Seven banks from northwest Atlanta to Dunwoody describe this lunchtime bandit striking often just before noon, wearing a variety of baseball caps pulled low on his face, making off with untold amounts of cash, and eventually driving away in a burgundy or maroon Chevrolet Tahoe missing a rear hub cap.
Or maybe seven different guys with uncanny resemblance have managed to pull separate bank heists -- twice at the same bank, and three out of the last four Fridays -- and escaped in eerily similar getaway SUVs.
Federal and local authorities and area bank security officials are calling this mystery suspect a serial bank robber.
“It’s very plausible that if he’s hitting one bank (in an area), he could be responsible for others nearby,” FBI spokesman Special Agent Stephen Emmett said.

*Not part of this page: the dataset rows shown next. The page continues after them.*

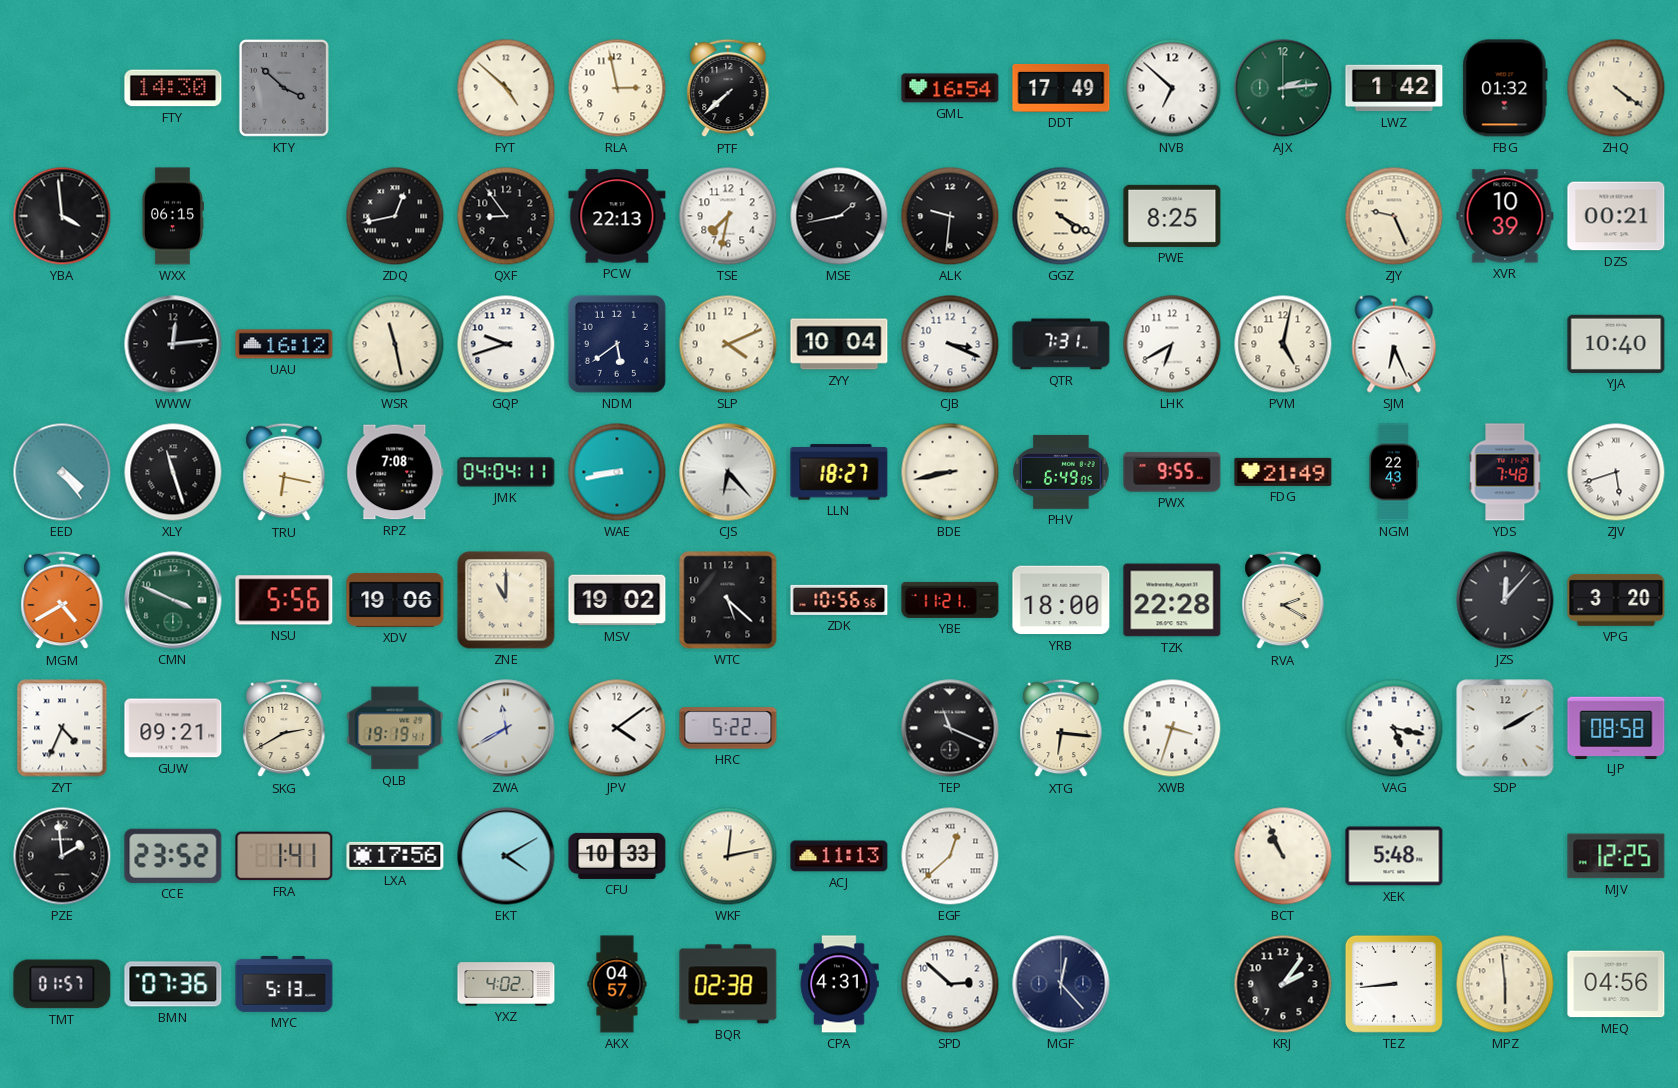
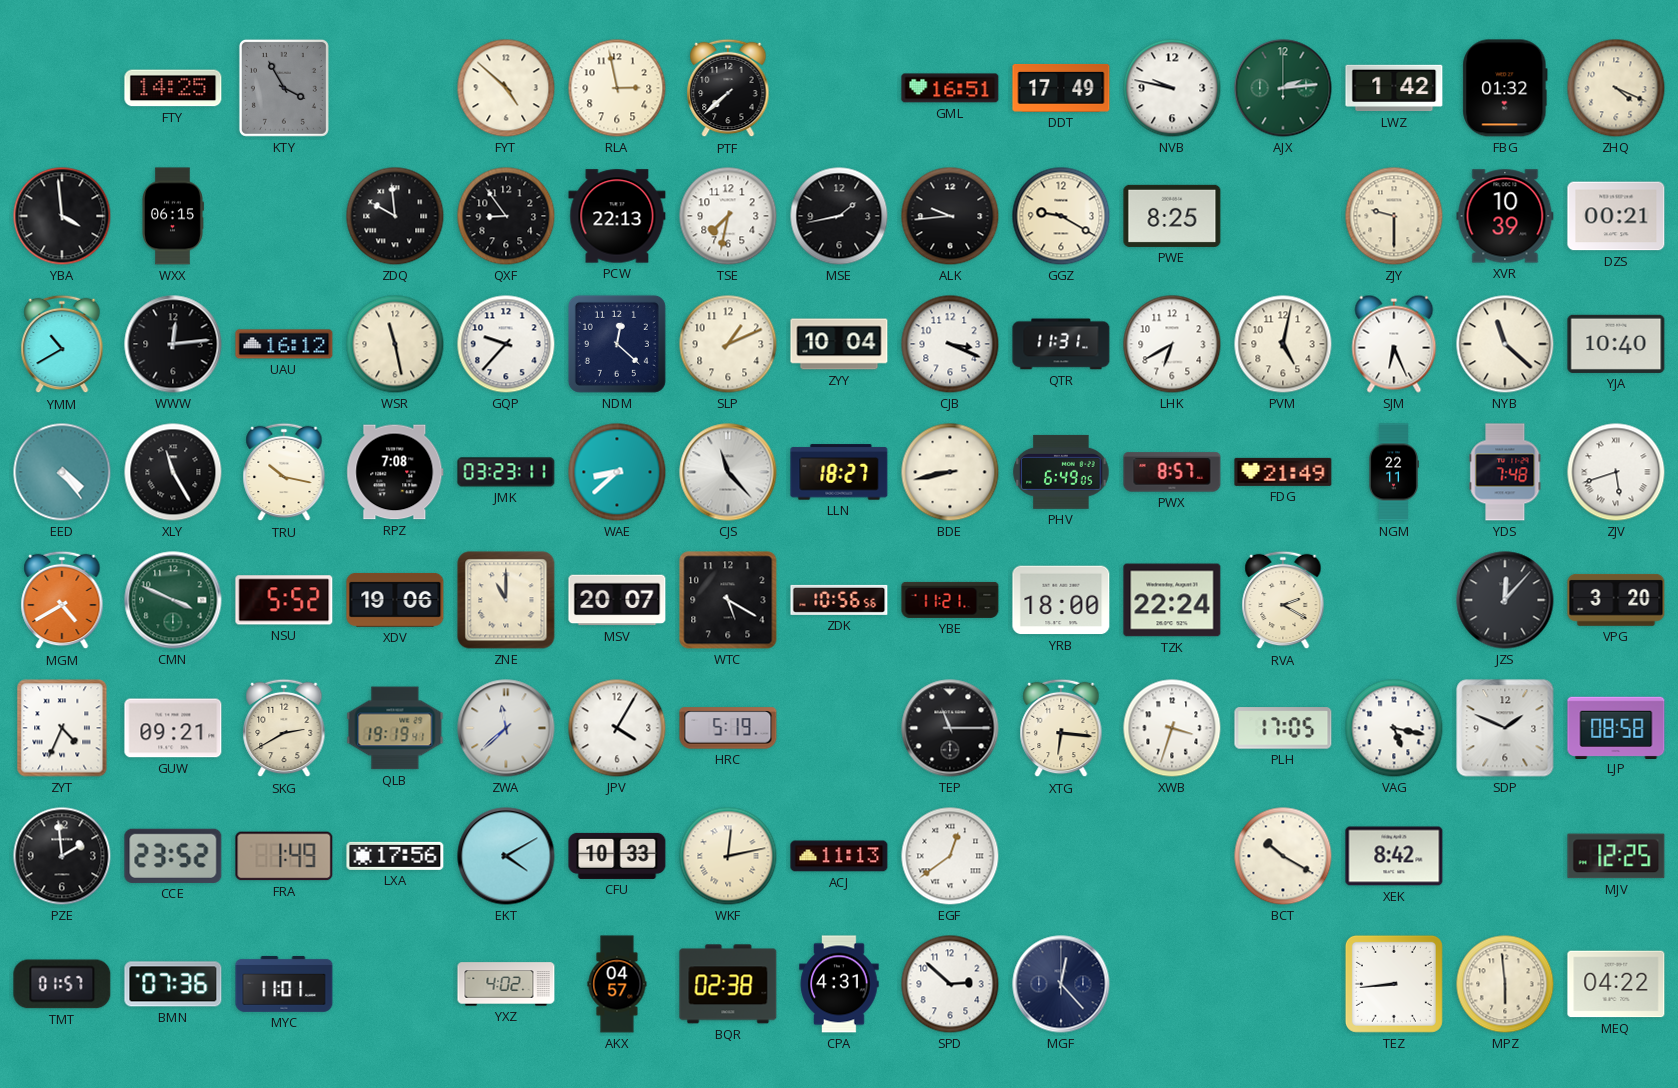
FTY: 14:30 -> 14:25
KTY: 3:52 -> 3:55
GML: 16:54 -> 16:51
NVB: 6:52 -> 9:47
ZHQ: 4:21 -> 4:19
ZDQ: 12:43 -> 9:59
ALK: 9:31 -> 9:44
GGZ: 4:20 -> 9:20
ZJY: 9:26 -> 9:30
YMM: none -> 10:40
GQP: 9:42 -> 9:37
NDM: 5:39 -> 12:22
SLP: 4:11 -> 1:11
QTR: 7:31 -> 11:31
NYB: none -> 11:22
XLY: 11:27 -> 11:25
TRU: 6:17 -> 10:17
JMK: 04:04 -> 03:23
WAE: 8:43 -> 8:38
CJS: 6:23 -> 11:23
PWX: 9:55 -> 8:57
NGM: 22:43 -> 22:11
NSU: 5:56 -> 5:52
MSV: 19:02 -> 20:07
WTC: 5:22 -> 5:20
TZK: 22:28 -> 22:24
ZWA: 11:40 -> 11:38
JPV: 4:09 -> 4:05
HRC: 5:22 -> 5:19
TEP: 11:19 -> 11:15
PLH: none -> 17:05
SDP: 2:10 -> 1:49
FRA: 1:41 -> 1:49
EGF: 12:38 -> 12:39
BCT: 10:56 -> 10:20
XEK: 5:48 -> 8:42
MYC: 5:13 -> 11:01
KRJ: 2:06 -> none
MEQ: 04:56 -> 04:22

The Web site GeorgiaBankRobbery.com, maintained by the FBI, local police and the Georgia Association of Banks Security, shows surveillance photos from the bandit’s exploits under the title of "serial robbers."
A reward of up to $5,000 is being offered for information leading to the arrest of this robber.
The man's M.O. changes slightly from one incident to the next. He usually strikes at or just before noon, but there have been afternoon and early morning robberies. He shows no obvious appearance of a weapon to reinforce the demand for money, but he has appeared on occasion to have shoved his hand into his pocket, creating the facade of an armed robbery.
Sometimes he uses a demand note, sometimes not.
Sunglasses, or ball cap pulled down low, never looking up to the camera.
On Friday around noon, a man entered the Wachovia Bank at 3351 Riversood Parkway, near Cumberland Mall, and demanded money from a teller, police spokesman Officer Joe Hernandez said.
Police descriptions – and subsequent security video stills – matched the profile.
The Bank of America at 2454 Jett Road in Dunwoody was struck by a man fitting this description on Nov. 12, just before noon, police said.
Dunwoody police Detective Kelly Gobley said robberies at the Wachovia Bank branch at 4570 Ashford Dunwoody Road on Oct. 30 and Nov. 5 both, “appear to involve the same suspect.”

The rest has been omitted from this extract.